Collected data entries
=-=-=-=-=
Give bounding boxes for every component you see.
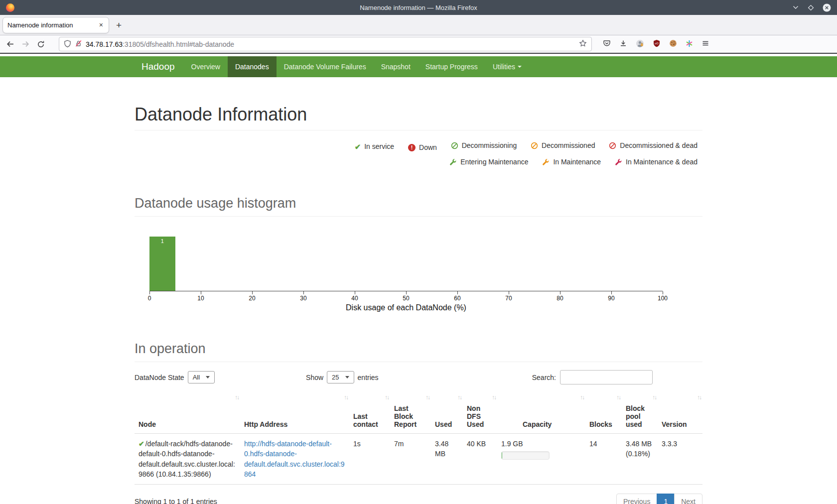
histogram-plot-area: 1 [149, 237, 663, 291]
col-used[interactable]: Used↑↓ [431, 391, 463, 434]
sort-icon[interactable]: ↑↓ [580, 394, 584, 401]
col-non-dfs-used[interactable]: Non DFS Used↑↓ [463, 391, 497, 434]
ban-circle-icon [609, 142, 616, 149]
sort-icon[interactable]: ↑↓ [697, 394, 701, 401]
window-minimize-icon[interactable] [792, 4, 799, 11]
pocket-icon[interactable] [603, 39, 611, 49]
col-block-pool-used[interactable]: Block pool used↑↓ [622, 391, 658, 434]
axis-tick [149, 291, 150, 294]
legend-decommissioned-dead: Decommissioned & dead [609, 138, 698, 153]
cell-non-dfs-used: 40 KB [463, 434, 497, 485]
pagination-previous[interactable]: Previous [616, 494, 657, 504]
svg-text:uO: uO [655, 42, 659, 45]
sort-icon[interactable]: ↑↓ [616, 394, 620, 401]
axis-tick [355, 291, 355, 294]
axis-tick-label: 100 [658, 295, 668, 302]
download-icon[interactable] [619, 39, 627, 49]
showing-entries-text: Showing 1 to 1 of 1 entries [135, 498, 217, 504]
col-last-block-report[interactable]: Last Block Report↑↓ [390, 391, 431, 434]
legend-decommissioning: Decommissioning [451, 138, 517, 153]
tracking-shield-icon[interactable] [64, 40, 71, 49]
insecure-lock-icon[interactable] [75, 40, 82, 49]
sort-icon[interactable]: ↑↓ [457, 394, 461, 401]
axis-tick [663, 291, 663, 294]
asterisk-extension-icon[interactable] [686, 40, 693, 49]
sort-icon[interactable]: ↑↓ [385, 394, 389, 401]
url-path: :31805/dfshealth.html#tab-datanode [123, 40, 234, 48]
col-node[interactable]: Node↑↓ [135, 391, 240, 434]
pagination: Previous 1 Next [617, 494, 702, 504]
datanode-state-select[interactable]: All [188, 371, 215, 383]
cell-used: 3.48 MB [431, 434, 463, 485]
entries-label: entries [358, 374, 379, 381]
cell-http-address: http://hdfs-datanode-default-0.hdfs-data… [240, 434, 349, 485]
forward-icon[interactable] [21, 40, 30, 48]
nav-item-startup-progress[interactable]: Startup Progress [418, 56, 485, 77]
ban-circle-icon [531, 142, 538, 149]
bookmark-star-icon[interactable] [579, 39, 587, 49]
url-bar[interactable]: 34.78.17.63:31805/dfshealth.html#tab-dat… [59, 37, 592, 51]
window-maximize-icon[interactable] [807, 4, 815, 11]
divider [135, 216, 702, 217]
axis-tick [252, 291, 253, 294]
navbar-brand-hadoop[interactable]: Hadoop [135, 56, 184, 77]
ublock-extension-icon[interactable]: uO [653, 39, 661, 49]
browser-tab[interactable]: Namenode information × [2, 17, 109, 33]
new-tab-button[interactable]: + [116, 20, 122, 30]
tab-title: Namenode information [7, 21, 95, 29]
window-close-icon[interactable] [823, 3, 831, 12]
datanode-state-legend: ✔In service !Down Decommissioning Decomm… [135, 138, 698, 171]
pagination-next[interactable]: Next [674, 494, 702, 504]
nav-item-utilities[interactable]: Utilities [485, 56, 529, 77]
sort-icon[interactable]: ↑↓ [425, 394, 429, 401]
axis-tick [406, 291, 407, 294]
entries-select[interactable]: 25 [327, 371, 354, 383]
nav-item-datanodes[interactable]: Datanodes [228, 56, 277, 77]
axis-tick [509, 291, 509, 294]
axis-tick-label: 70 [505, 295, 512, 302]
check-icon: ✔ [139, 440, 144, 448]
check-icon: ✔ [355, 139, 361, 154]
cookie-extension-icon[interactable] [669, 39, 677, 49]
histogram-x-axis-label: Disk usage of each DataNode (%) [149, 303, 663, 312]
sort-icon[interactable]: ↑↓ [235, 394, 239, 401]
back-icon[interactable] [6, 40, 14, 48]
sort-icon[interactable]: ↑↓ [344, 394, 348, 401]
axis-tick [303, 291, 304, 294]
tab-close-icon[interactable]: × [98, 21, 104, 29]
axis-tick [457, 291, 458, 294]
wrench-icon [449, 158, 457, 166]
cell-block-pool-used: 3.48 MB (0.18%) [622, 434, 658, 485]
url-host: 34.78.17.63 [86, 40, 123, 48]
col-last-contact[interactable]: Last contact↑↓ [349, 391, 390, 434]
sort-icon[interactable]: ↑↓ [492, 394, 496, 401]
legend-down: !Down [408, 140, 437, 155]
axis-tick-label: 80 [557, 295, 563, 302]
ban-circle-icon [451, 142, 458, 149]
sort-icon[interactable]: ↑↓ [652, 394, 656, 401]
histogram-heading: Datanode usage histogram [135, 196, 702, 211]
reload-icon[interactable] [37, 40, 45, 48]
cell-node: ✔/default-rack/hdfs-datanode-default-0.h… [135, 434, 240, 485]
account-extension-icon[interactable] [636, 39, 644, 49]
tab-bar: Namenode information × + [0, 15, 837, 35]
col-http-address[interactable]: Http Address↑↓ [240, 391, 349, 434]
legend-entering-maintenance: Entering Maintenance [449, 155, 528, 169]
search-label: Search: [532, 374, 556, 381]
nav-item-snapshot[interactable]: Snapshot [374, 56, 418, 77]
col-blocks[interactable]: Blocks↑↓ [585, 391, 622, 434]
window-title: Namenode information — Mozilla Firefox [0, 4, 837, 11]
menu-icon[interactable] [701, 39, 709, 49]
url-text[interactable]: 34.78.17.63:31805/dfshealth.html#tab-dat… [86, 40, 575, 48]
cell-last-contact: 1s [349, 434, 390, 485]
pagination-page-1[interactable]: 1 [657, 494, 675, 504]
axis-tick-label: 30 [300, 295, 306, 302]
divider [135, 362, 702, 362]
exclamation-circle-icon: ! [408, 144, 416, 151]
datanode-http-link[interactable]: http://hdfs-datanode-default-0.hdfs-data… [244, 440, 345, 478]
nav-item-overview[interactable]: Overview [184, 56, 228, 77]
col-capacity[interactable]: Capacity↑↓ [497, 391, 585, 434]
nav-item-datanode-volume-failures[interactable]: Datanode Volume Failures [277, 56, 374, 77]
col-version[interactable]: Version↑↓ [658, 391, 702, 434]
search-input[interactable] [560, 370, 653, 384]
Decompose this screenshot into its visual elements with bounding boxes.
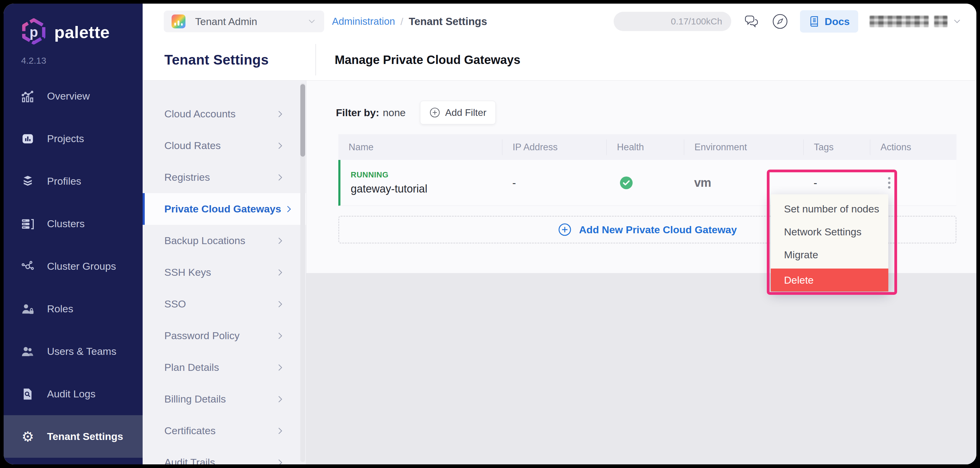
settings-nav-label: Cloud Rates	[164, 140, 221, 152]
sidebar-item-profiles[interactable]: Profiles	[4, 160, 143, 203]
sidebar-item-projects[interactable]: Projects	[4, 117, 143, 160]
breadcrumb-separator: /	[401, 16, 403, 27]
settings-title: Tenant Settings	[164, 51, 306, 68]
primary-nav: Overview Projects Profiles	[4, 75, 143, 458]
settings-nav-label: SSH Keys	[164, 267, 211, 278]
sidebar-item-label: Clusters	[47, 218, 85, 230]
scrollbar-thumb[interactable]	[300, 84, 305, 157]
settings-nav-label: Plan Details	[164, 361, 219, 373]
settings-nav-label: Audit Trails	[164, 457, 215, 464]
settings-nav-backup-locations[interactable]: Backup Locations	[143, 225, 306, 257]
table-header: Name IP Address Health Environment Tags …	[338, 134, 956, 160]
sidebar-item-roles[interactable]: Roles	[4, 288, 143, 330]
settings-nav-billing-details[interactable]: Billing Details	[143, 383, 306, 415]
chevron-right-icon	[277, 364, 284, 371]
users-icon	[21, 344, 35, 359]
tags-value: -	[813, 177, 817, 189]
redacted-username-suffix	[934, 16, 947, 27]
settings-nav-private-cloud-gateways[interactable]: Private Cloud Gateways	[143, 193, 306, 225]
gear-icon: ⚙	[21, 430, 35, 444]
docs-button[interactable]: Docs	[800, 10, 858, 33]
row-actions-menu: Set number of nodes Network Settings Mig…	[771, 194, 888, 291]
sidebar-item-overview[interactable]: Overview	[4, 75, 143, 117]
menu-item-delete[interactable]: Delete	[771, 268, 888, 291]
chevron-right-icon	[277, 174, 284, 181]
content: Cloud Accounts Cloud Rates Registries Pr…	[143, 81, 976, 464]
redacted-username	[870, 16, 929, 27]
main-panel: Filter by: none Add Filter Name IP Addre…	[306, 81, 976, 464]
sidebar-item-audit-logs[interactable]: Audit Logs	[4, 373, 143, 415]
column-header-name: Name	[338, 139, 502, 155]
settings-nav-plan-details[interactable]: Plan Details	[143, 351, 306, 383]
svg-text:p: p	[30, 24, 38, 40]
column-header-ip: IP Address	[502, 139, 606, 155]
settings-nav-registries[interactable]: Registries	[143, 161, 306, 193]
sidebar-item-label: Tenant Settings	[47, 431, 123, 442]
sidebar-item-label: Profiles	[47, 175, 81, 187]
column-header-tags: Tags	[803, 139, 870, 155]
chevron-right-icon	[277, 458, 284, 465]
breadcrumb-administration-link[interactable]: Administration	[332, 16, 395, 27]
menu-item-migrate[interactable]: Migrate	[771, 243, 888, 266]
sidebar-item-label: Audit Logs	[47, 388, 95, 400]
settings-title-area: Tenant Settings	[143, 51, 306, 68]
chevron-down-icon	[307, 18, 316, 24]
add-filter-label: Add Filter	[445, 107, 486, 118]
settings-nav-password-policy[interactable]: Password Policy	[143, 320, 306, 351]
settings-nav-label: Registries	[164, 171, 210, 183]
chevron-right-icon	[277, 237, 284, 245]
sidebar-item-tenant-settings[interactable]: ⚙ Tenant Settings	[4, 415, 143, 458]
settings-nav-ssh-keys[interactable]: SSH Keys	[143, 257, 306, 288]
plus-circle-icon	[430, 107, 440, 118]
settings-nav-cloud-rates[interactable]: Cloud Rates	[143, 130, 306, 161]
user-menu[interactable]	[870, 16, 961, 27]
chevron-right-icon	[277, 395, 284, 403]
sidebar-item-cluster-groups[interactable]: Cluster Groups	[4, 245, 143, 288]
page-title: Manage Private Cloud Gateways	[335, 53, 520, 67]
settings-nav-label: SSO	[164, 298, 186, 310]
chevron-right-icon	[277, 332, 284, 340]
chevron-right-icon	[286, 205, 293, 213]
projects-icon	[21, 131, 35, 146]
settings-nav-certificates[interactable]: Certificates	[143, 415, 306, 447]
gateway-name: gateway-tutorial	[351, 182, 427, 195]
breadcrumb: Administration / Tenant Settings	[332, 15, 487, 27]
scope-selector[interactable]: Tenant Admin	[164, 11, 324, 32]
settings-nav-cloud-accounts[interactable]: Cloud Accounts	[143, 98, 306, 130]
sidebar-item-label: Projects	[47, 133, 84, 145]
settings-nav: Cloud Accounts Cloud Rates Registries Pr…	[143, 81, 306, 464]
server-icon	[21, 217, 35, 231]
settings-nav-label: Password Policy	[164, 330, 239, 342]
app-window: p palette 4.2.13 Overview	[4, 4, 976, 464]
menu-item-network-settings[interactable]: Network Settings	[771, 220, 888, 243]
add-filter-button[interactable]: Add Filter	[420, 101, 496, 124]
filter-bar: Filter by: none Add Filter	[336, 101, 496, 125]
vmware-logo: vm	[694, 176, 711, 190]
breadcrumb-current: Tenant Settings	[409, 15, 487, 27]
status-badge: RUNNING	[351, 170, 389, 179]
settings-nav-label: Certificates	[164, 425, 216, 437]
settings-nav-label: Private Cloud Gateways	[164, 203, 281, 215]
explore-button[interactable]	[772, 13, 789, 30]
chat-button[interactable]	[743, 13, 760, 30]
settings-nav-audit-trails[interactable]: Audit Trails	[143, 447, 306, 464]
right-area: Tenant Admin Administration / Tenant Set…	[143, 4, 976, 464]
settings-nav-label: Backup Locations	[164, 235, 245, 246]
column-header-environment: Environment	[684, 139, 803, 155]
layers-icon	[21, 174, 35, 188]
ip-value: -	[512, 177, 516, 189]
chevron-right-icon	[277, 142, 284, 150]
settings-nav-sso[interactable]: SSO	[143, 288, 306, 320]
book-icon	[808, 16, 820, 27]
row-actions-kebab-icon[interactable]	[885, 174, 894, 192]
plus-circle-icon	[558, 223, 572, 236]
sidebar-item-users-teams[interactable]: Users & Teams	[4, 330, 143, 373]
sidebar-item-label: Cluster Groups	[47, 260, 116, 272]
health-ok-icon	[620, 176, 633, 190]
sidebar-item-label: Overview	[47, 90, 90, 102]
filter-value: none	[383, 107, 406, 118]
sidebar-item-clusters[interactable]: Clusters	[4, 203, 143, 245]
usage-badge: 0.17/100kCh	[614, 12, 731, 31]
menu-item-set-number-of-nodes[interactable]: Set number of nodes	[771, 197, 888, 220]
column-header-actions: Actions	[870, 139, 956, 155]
=-=-=-=-=
Instructions to follow: Count the lines above holding "boxes". Give only the number.

Written answer: 2